What to produce =
In which lines of the data does the string "KÚPILI" appear? Copy every one.

Records for this task =
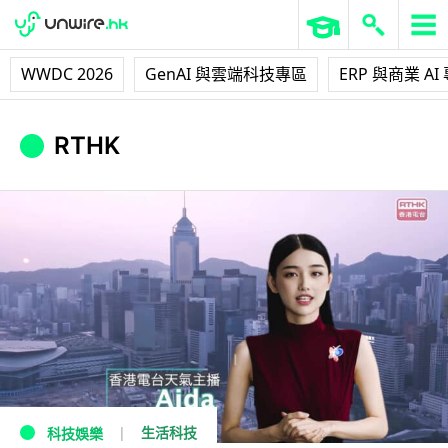
WWDC 2026
GenAI 與雲端科技專區
ERP 與商業 AI
RTHK
生活科技
科技娛樂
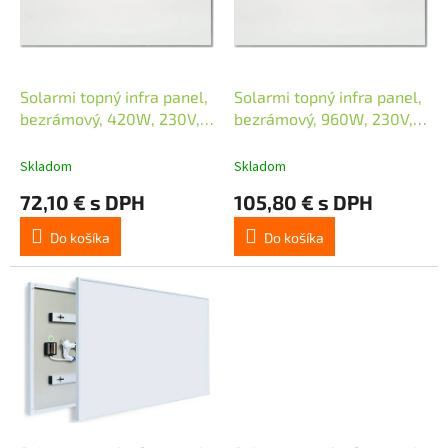
s
p
r
o
d
Solarmi topný infra panel,
Solarmi topný infra panel,
u
bezrámový, 420W, 230V,
bezrámový, 960W, 230V,
k
bílý
bílý
t
Skladom
Skladom
o
72,10 € s DPH
105,80 € s DPH
v
Do košíka
Do košíka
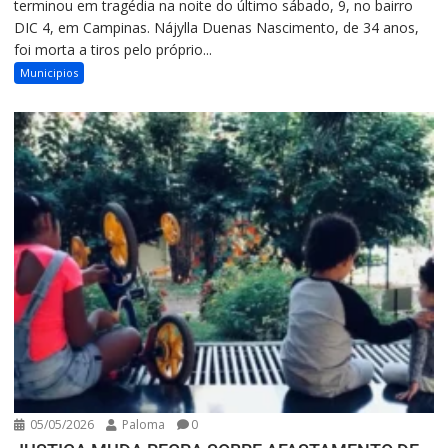
terminou em tragédia na noite do último sábado, 9, no bairro
DIC 4, em Campinas. Nájylla Duenas Nascimento, de 34 anos,
foi morta a tiros pelo próprio...
Municipios
05/05/2026
Paloma
0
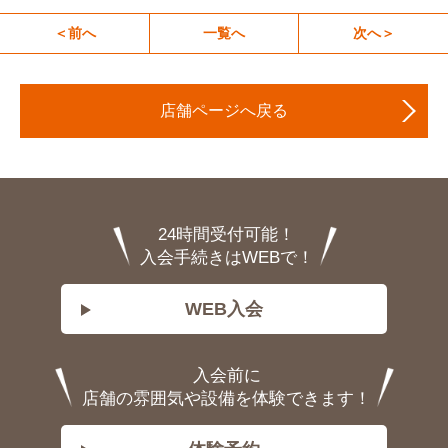
＜前へ
一覧へ
次へ＞
店舗ページへ戻る
24時間受付可能！
入会手続きはWEBで！
WEB入会
入会前に
店舗の雰囲気や設備を体験できます！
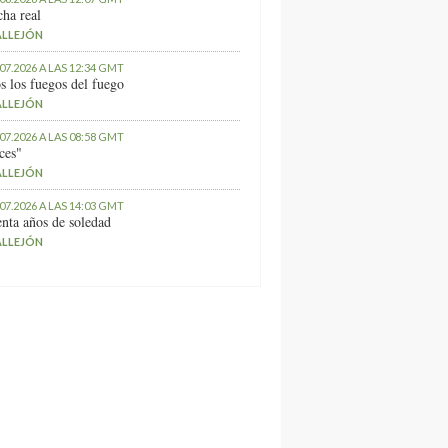
ha real
ALLEJÓN
.07.2026 A LAS 12:34 GMT
s los fuegos del fuego
ALLEJÓN
.07.2026 A LAS 08:58 GMT
ces"
ALLEJÓN
.07.2026 A LAS 14:03 GMT
nta años de soledad
ALLEJÓN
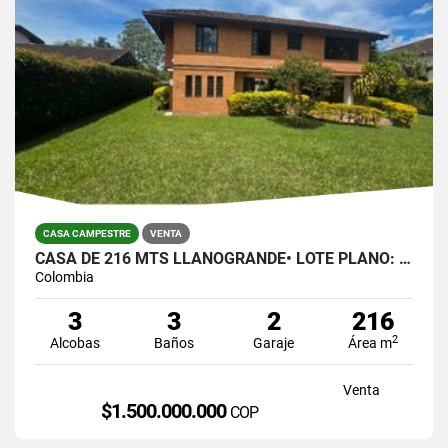
CASA CAMPESTRE
VENTA
CASA DE 216 MTS LLANOGRANDE• LOTE PLANO: 823 MTS $1.500.000.00
Colombia
3
3
2
216
2
Alcobas
Baños
Garaje
Área m
Venta
$1.500.000.000
COP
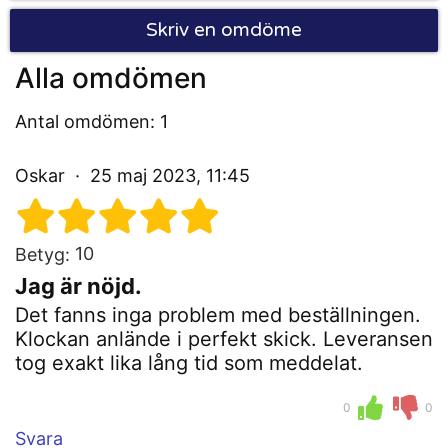
Skriv en omdöme
Alla omdömen
Antal omdömen: 1
Oskar
25 maj 2023, 11:45
10
Betyg:
Jag är nöjd.
Det fanns inga problem med beställningen.
Klockan anlände i perfekt skick. Leveransen
tog exakt lika lång tid som meddelat.
0
0
Svara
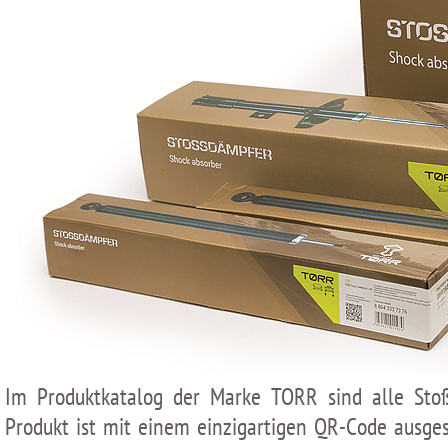
Im Produktkatalog der Marke TORR sind alle Stoß
Produkt ist mit einem einzigartigen QR-Code ausges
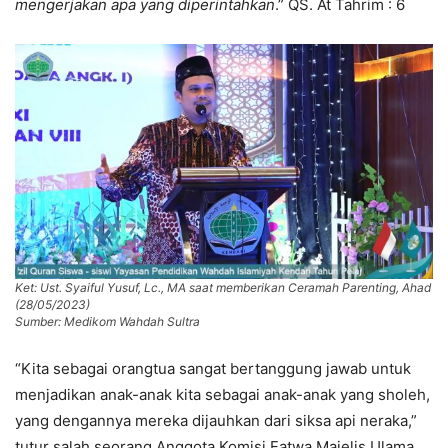
mengerjakan apa yang diperintahkan
.” QS. At Tahrim : 6
Ket: Ust. Syaiful Yusuf, Lc., MA saat memberikan Ceramah Parenting, Ahad
(28/05/2023)
Sumber: Medikom Wahdah Sultra
“Kita sebagai orangtua sangat bertanggung jawab untuk
menjadikan anak-anak kita sebagai anak-anak yang sholeh,
yang dengannya mereka dijauhkan dari siksa api neraka,”
tutur salah seorang Anggota Komisi Fatwa Majelis Ulama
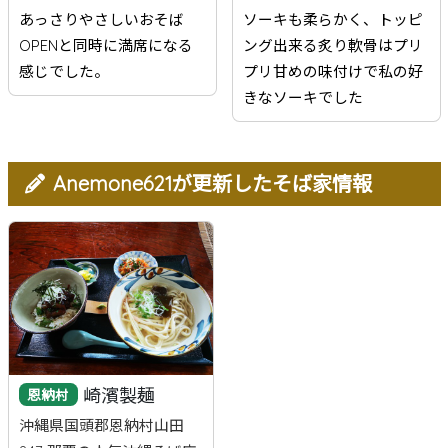
あっさりやさしいおそば
ソーキも柔らかく、トッピ
OPENと同時に満席になる
ング出来る炙り軟骨はプリ
感じでした。
プリ甘めの味付けで私の好
きなソーキでした
Anemone621が更新したそば家情報
崎濱製麺
恩納村
沖縄県国頭郡恩納村山田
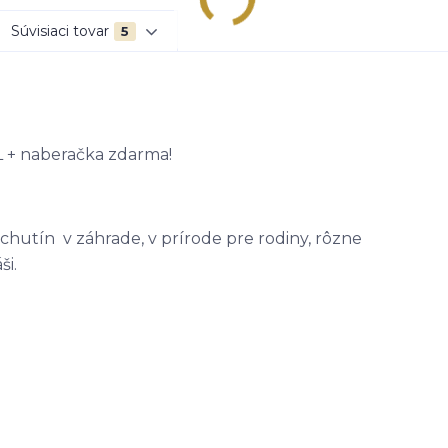
Súvisiaci tovar
5
 L + naberačka zdarma!
chutín v záhrade, v prírode pre rodiny, rôzne
ši.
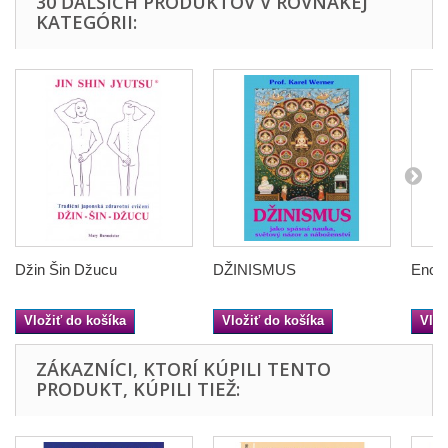
30 ĎALŠÍCH PRODUKTOV V ROVNAKEJ
KATEGÓRII:
Džin Šin Džucu
DŽINISMUS
Encyk
Vložiť do košíka
Vložiť do košíka
Vlož
ZÁKAZNÍCI, KTORÍ KÚPILI TENTO
PRODUKT, KÚPILI TIEŽ:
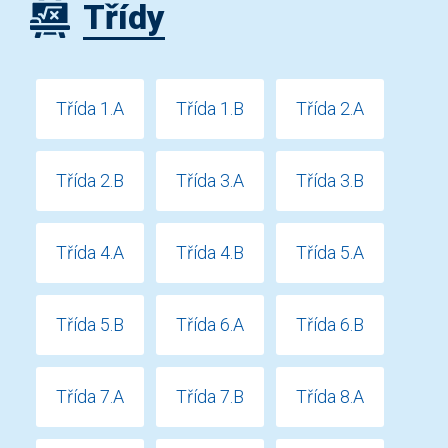
Třídy
Třída 1.A
Třída 1.B
Třída 2.A
Třída 2.B
Třída 3.A
Třída 3.B
Třída 4.A
Třída 4.B
Třída 5.A
Třída 5.B
Třída 6.A
Třída 6.B
Třída 7.A
Třída 7.B
Třída 8.A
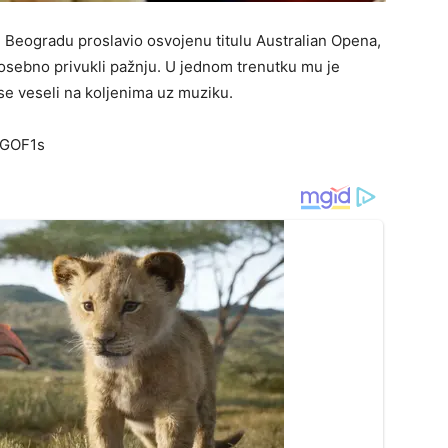
 Beogradu proslavio osvojenu titulu Australian Opena,
osebno privukli pažnju. U jednom trenutku mu je
 se veseli na koljenima uz muziku.
RGOF1s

Answer for the task =
ZÁKAZNÍCI, KTORÍ KÚPILI TENTO
PRODUKT, KÚPILI TIEŽ:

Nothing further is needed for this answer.